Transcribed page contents
★ ★ ★ ★ ★

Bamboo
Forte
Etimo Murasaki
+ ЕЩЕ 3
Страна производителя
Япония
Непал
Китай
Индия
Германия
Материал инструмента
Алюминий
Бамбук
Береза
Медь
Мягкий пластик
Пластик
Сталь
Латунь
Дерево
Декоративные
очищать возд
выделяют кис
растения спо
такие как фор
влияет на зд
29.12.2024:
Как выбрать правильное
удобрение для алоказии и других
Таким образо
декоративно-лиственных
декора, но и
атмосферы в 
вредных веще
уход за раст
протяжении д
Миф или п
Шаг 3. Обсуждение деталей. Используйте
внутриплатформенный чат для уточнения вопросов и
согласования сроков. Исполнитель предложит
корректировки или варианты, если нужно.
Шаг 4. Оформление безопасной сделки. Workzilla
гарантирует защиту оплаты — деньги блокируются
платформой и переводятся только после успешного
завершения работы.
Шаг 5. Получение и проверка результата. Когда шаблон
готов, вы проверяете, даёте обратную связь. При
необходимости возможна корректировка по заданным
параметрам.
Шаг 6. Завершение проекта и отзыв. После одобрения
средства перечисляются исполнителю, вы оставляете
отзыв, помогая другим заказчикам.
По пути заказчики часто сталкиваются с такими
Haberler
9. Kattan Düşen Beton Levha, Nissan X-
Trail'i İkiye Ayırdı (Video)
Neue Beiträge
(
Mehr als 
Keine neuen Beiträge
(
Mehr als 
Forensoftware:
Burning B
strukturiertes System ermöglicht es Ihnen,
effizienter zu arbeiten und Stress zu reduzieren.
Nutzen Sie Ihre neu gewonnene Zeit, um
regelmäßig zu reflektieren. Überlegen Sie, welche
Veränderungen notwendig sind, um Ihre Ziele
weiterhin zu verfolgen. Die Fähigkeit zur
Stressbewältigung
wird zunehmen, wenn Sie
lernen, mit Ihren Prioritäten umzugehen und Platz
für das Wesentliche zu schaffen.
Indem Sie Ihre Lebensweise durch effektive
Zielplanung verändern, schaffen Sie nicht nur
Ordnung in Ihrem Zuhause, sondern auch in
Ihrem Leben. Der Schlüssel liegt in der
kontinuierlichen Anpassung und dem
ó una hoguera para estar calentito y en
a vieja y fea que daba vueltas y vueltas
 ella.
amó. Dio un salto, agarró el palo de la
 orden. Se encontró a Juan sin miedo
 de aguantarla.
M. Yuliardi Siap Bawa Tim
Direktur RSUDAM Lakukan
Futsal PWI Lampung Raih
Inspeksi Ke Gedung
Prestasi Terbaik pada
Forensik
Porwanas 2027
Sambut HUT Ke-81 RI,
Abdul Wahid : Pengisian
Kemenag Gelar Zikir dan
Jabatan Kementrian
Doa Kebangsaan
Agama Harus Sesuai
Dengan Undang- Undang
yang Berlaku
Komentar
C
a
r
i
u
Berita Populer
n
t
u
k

★ ★ ★ ★ ★

**Instructions to follow**
Give back precisely the lines above that start at the line containing "атмосферы в" and end at the line containing "Шаг 5. Получение", inclusive. No other lines belong in the output.

**Solution to the problem**
атмосферы в 
вредных веще
уход за раст
протяжении д
Миф или п
Шаг 3. Обсуждение деталей. Используйте
внутриплатформенный чат для уточнения вопросов и
согласования сроков. Исполнитель предложит
корректировки или варианты, если нужно.
Шаг 4. Оформление безопасной сделки. Workzilla
гарантирует защиту оплаты — деньги блокируются
платформой и переводятся только после успешного
завершения работы.
Шаг 5. Получение и проверка результата. Когда шаблон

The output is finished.